Entries shown Start Marker

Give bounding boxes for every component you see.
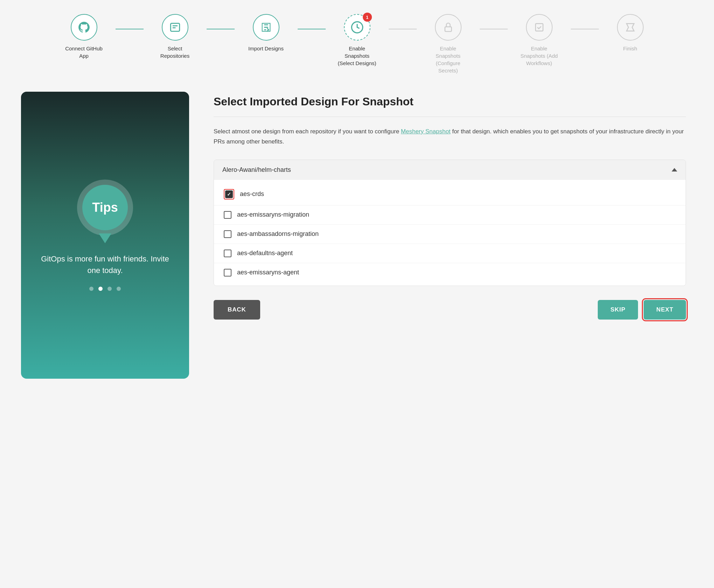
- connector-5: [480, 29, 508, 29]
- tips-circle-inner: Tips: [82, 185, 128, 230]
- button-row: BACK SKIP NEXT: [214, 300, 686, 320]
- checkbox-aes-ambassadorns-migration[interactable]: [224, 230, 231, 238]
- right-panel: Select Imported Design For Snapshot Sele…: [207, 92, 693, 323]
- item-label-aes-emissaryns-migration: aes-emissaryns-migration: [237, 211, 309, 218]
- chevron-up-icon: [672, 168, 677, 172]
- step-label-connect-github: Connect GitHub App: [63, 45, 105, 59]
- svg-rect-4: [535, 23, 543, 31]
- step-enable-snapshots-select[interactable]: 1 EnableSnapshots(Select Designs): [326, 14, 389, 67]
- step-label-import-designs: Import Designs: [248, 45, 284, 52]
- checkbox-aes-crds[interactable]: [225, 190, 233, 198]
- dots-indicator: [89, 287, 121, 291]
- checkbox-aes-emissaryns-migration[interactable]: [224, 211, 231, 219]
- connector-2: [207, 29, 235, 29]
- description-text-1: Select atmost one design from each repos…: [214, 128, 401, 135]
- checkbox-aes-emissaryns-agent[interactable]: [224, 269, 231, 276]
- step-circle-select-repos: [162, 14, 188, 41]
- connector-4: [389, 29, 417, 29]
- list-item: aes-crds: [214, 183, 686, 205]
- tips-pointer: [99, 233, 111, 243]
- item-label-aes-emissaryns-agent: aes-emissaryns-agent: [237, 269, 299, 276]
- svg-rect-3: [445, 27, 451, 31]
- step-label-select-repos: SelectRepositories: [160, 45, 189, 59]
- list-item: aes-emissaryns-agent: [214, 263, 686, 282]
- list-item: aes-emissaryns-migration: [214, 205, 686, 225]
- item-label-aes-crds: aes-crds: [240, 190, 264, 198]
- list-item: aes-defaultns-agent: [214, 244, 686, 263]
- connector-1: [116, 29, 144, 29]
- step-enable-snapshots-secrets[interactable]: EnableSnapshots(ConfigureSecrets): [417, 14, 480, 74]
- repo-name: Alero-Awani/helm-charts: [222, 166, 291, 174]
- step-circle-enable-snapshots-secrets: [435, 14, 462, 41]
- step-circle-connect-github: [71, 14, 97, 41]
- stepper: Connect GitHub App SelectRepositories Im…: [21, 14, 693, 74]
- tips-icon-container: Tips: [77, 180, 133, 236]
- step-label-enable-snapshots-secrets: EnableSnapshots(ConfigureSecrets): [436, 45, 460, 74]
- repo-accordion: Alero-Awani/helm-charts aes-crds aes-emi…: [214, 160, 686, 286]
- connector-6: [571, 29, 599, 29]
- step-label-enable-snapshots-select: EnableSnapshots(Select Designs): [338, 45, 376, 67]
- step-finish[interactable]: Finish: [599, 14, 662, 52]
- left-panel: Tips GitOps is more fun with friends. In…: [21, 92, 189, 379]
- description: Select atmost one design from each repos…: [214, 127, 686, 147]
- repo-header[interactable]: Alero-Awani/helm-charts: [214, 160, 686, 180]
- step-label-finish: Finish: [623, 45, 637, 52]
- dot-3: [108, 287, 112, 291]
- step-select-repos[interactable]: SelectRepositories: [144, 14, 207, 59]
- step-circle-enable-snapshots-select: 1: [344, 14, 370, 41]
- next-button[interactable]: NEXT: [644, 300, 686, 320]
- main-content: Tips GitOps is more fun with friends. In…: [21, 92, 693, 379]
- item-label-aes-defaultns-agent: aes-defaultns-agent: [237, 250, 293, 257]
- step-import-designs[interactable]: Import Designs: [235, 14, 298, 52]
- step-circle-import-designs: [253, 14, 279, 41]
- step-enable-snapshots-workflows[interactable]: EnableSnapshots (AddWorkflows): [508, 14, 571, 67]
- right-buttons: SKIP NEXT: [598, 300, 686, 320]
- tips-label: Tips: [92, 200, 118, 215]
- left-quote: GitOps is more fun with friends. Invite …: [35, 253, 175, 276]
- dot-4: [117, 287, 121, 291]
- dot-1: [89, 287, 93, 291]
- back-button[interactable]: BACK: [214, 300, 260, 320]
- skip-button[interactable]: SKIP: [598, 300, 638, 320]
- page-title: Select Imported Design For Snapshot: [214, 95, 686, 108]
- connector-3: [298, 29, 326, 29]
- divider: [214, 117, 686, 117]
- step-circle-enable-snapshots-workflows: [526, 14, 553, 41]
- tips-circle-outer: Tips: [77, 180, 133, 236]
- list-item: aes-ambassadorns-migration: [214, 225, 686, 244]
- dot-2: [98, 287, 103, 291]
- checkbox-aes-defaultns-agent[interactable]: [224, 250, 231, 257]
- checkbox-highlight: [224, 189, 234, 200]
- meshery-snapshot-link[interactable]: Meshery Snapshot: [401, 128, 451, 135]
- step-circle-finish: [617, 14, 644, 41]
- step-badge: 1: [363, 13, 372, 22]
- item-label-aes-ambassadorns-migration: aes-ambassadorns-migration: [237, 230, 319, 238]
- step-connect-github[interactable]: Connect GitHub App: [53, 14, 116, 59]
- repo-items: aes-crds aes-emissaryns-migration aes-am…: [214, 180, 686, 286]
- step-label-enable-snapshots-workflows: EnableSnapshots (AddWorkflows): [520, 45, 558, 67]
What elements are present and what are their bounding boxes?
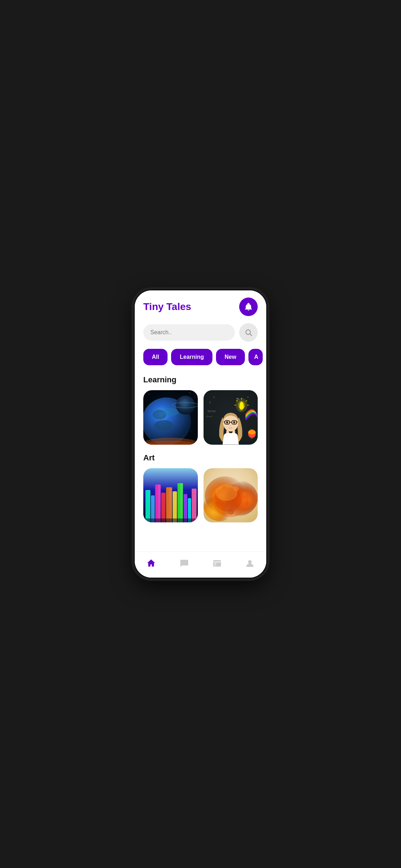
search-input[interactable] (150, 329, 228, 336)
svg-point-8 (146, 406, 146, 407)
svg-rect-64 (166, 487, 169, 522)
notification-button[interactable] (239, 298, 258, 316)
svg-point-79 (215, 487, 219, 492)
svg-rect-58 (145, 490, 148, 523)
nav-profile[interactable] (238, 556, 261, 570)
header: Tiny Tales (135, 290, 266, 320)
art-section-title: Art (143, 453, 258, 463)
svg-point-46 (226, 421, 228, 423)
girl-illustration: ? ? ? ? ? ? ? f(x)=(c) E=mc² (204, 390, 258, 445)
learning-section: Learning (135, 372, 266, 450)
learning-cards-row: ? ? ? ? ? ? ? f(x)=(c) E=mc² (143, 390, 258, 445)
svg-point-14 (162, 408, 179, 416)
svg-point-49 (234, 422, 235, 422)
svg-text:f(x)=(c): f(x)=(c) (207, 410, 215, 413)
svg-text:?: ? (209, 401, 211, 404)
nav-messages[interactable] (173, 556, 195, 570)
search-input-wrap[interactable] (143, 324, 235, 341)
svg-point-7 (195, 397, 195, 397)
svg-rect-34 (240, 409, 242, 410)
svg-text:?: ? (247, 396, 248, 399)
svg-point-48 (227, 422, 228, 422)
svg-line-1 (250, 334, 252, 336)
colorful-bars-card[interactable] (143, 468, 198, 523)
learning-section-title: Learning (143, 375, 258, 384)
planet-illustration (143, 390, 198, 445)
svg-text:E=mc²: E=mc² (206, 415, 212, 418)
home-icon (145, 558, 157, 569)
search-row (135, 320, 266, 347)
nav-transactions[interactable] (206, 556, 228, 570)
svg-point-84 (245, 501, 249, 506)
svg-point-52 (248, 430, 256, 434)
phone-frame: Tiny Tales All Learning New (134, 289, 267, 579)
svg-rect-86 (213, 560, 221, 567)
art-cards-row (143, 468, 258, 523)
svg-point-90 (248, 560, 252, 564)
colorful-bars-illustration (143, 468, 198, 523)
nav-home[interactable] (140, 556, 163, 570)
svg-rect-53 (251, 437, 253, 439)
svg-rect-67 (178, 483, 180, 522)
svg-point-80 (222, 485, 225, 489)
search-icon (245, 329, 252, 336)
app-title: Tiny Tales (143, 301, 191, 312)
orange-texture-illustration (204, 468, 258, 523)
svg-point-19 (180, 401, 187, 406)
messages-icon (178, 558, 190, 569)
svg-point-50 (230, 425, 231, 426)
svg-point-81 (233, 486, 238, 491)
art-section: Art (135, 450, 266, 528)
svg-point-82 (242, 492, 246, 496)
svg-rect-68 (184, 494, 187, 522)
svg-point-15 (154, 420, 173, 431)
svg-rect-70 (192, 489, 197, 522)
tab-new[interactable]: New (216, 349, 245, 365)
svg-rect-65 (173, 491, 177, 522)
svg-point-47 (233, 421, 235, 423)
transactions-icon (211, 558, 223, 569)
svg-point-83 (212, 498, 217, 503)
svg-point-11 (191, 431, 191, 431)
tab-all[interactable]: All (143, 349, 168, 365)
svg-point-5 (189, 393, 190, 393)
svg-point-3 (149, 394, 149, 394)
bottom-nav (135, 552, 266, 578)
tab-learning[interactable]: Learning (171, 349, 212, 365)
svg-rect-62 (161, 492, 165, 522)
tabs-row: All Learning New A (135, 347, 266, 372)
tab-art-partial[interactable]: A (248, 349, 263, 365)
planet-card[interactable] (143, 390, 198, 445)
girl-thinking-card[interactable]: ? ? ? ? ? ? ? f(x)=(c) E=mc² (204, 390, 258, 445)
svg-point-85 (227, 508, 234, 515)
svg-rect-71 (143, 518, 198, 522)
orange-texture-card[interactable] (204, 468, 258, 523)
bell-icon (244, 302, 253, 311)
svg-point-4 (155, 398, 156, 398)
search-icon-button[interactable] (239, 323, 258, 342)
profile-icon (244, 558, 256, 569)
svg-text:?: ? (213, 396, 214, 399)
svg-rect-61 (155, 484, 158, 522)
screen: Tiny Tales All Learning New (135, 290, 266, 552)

Entries shown End Marker

- [Task brief]
Filter the records for lines containing the word "GitOps" and copy each one.

- [Output of the exercise]
- left-panel: Tips GitOps is more fun with friends. In…: [21, 92, 189, 379]
- main-content: Tips GitOps is more fun with friends. In…: [21, 92, 693, 379]
- left-quote: GitOps is more fun with friends. Invite …: [35, 253, 175, 276]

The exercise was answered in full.